Жаль локридцев, но только ли их ждут несчастья? Филипп собирает огромное войско, пехоту и кавалерию. Чтобы справиться с локридцами, хватило бы и десятой доли того оружия, которое вот уже несколько дней звенит и сверкает на воинах, заполнивших все улицы и площади Пеллы.

— С таким войском, — сказал Аристотелю Александр, — можно идти на Персию.

Александр возбужден и не посещает уроки: отец решил взять его с собой в поход. Да и другие юноши, друзья Александра, радостно покинули тихую Мие?зу, как только Филипп разрешил Александру взять друзей в свою свиту: Певке?та, Гефестиона, Каллисфе?на, Кратера, Клита и многих других, живших с Александром в Миезе и посещавших вместе с ним святилище нимф, где вел с ними беседы Аристотель. Александр радовался, Аристотель грустил. Загрустив, вспоминал старого Тимона и его слова: «Я не с жизнью прощаюсь, я прощаюсь с Элладой!» Филипп закрывал ему путь в Афины, в Элладу: хотя никто не проронил и слова о том, куда на самом деле замышляет отправиться со своим войском Филипп, все же чувствовалось, что македонским монархом руководит не столько желание наказать взбунтовавшихся локридцев, сколько иное желание — тайное, коварное, роковое, что настал тот самый час, о котором с такой настойчивостью и страстью предупреждал своих сограждан Демосфен.

«Он пойдет на Афины» — эта мысль пришла к Аристотелю среди ночи. Он поднялся с постели и больше не ложился, дожидаясь рассвета, чтобы немедленно отправиться в Пеллу к Филиппу. И хотя он понимал, что Филипп не откроет ему своего подлинного замысла и не даст никаких обещаний, он решил поговорить с ним о том, о чем уже говорил много лет назад, в год смерти Платона, когда всем казалось, что Филипп вот-вот ринется на Афины и сметет их с лица земли. Тогда этого не произошло. Это может произойти теперь. А он все надеялся, что Филипп никогда не решится, что время погасит его желания.
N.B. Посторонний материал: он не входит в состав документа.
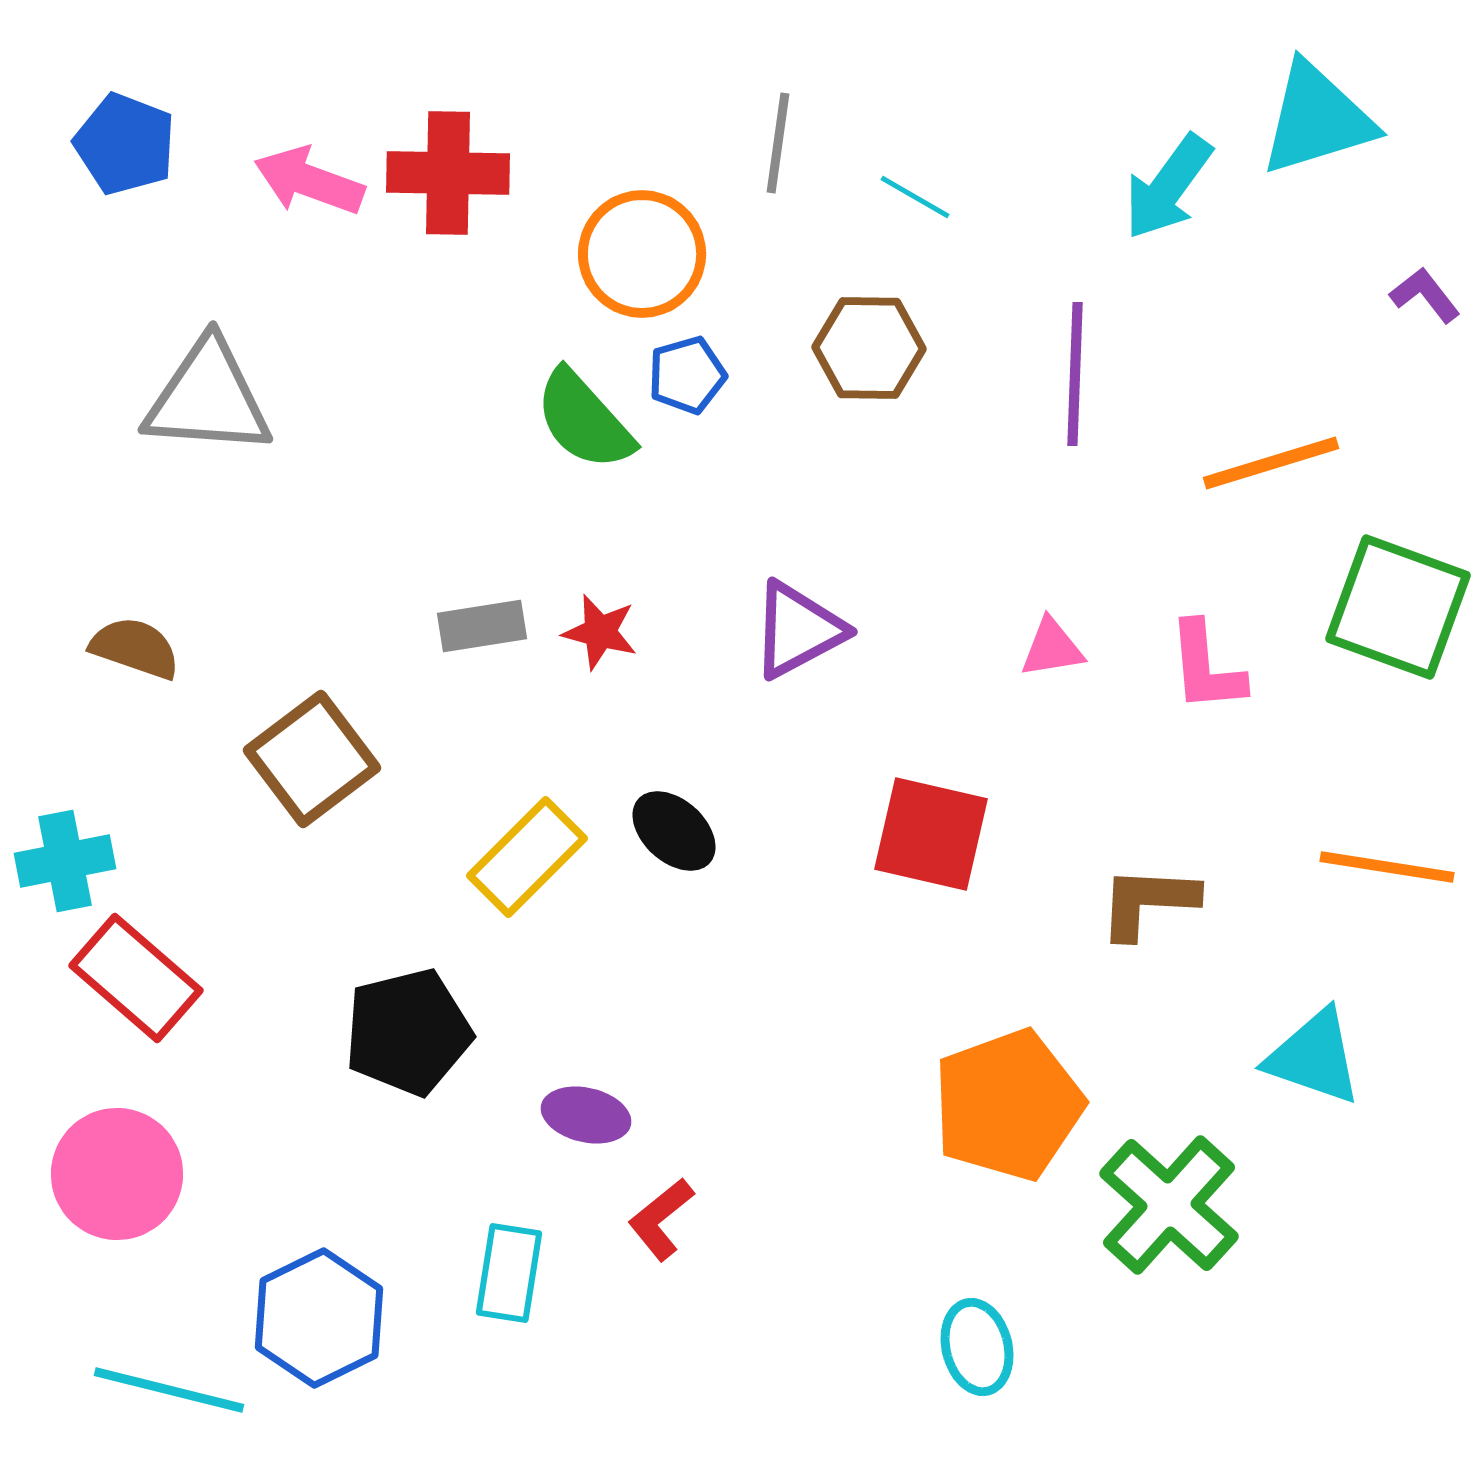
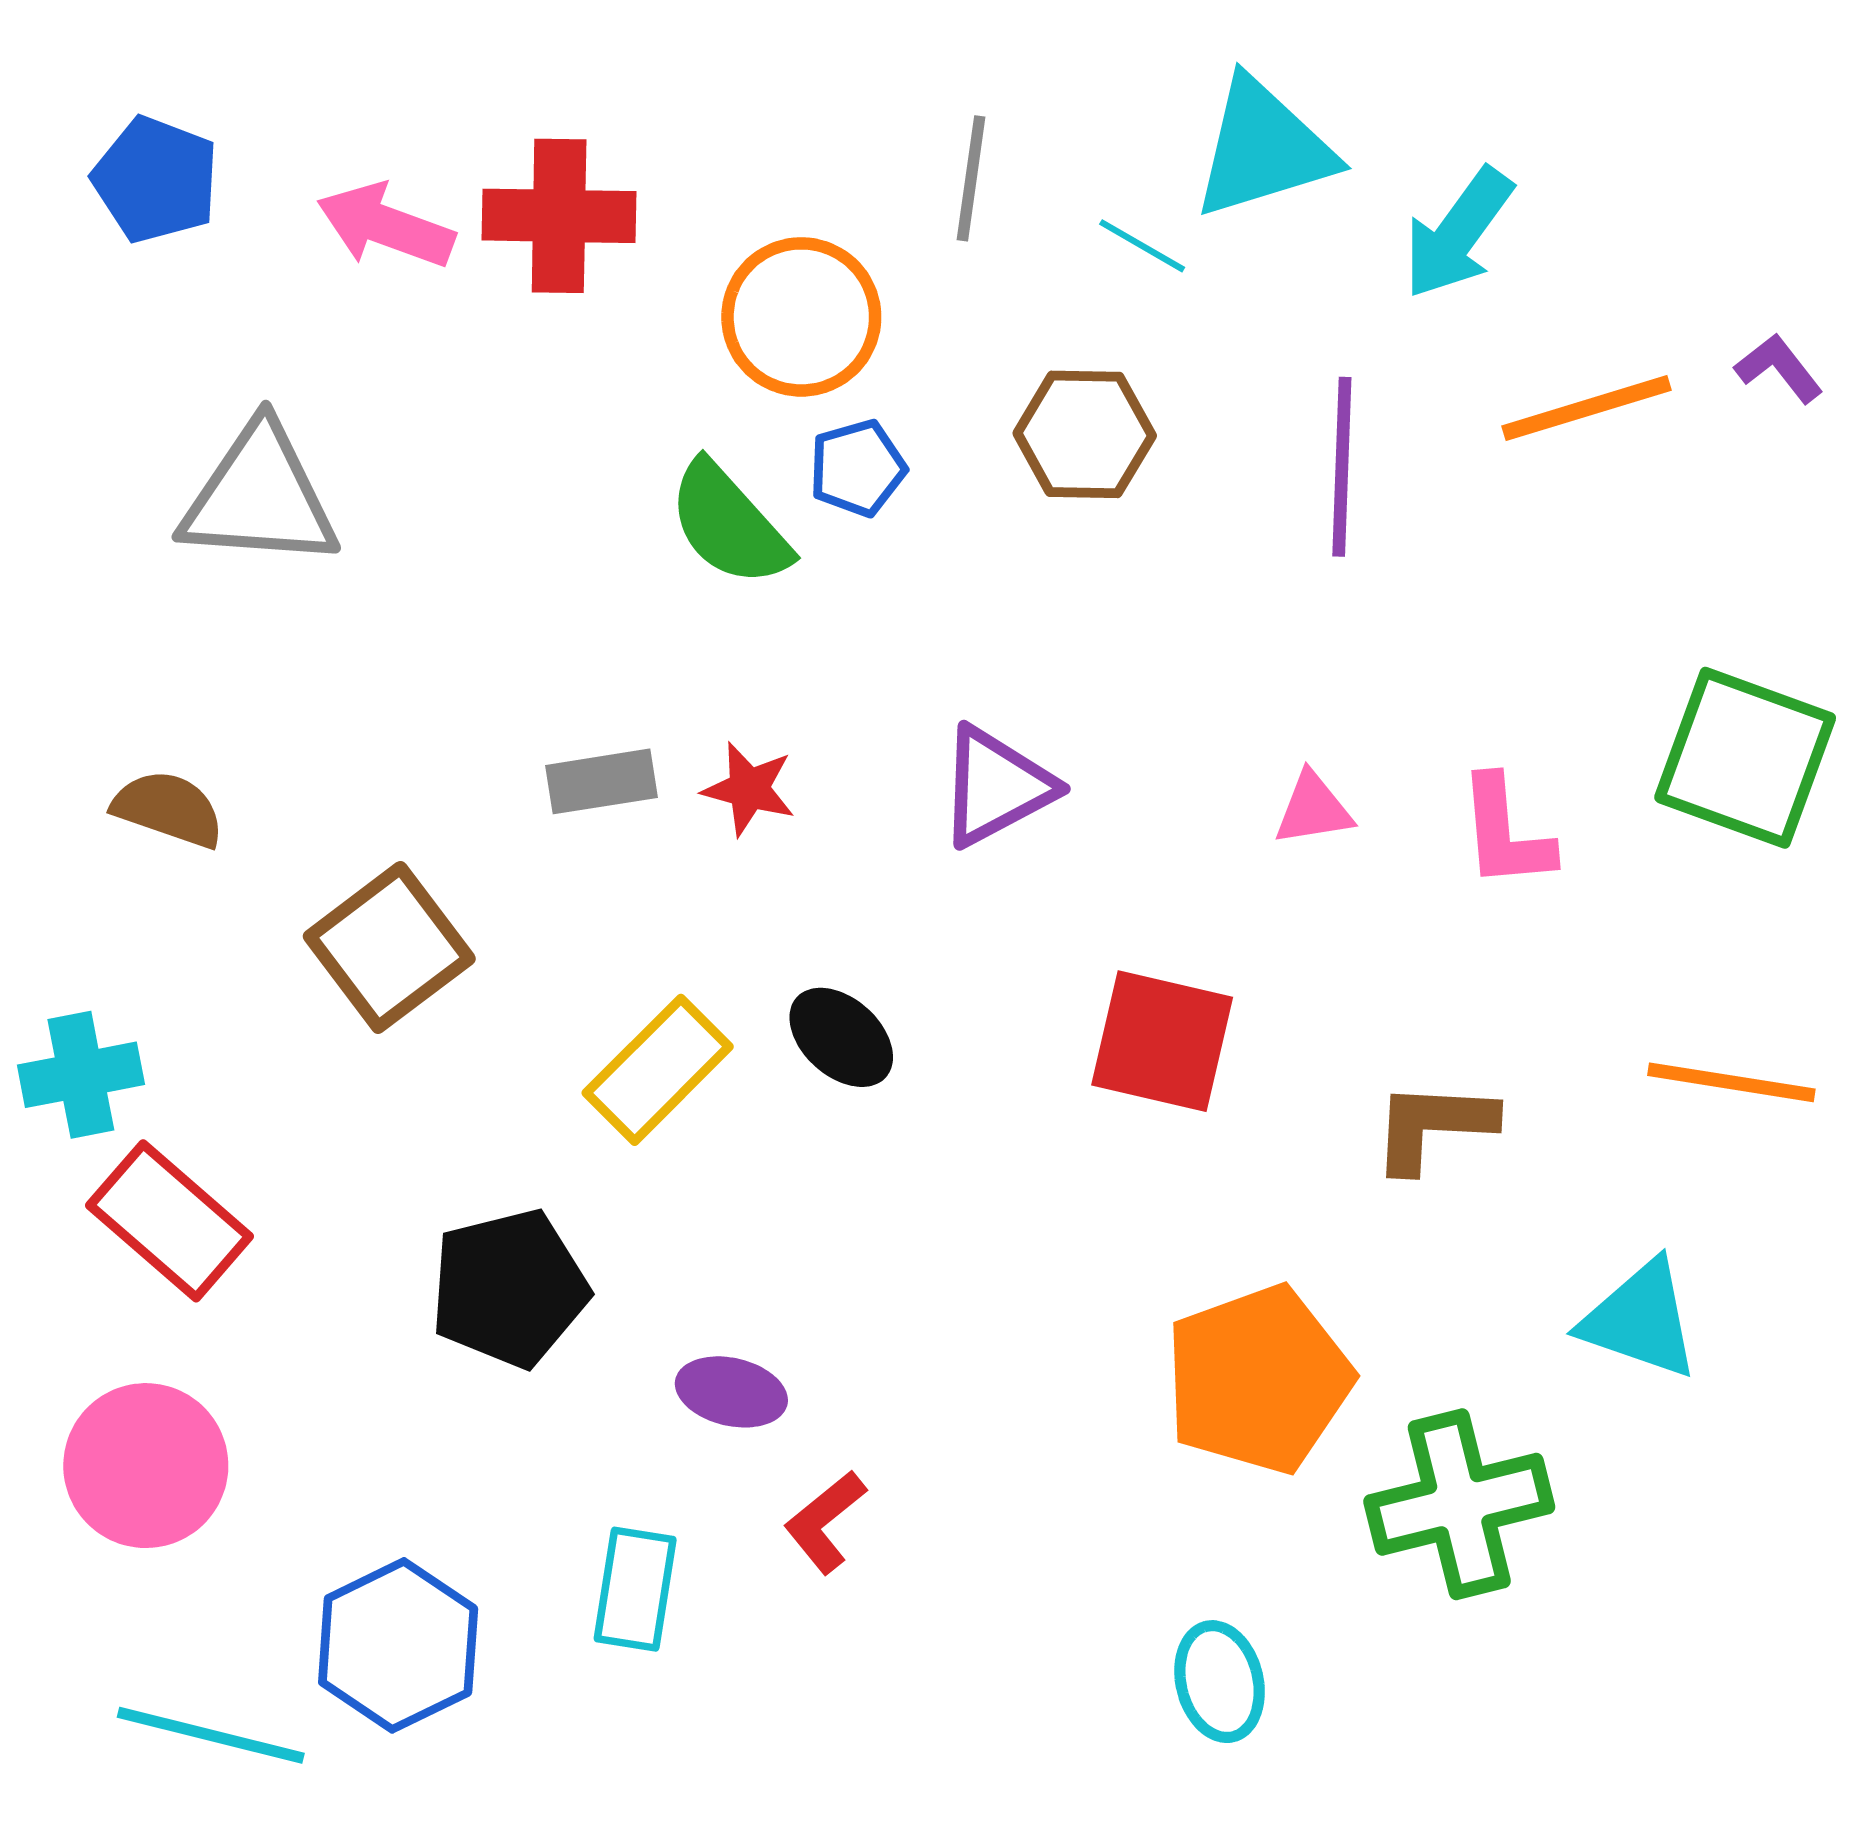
cyan triangle: (1317, 119) -> (1263, 148), moved
orange line: (1271, 463) -> (1587, 408), moved
green cross: (1169, 1205) -> (1459, 1504), turned 34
Время и страх перед возможным поражением: в Пелле были уверены, что перед общим врагом города Эллады снова вступят в союз, о который разбивались многие армии завоевателей. Но вот сами эллины представили Филиппу случай, какой никогда, быть может, не выпал бы на его долю: Филипп поведет в Фесалию армию, не вызывая тревоги в эллинских городах, и, если решится, захватит их врасплох, среди пиров и сна.

Филипп — страх и гибель Эллады. Не ему бы, грубому и непросвещенному вояке, решать судьбу великого народа. Ох, не ему бы, не ему бы… Александр, юный и прекрасный Александр, — вот на кого Аристотель возлагал в своих мечтах и расчетах великую миссию объединения эллинских городов и создания могучего, единого государства. Добрый монарх, просвещенный монарх, монарх — отец эллинов, их защитник и благодетель — таким виделся Аристотелю Александр на высоком тропе Эллады. Все государством правят дурно: ремесленники, купцы, аристократы, тираны, потому что используют власть против других и своекорыстно. И только тот, кто будет равно печься обо всех гражданах, не выделяя из них никого, стремиться к общей пользе крестьян, ремесленников, купцов и всех свободных граждан государства, — тот и станет его отцом, тот и достоин стать им. Ни древнее, ни новое право, ни сила, но одно лишь достоинство должно выделять правителя среди всех его граждан, и только это в нем и должно почитаться.

Какими же достоинствами обладает Филипп? Он крепко держится на ногах в бою и на пиру, хотя и кровь и вино пьянят его и влекут ежечасно…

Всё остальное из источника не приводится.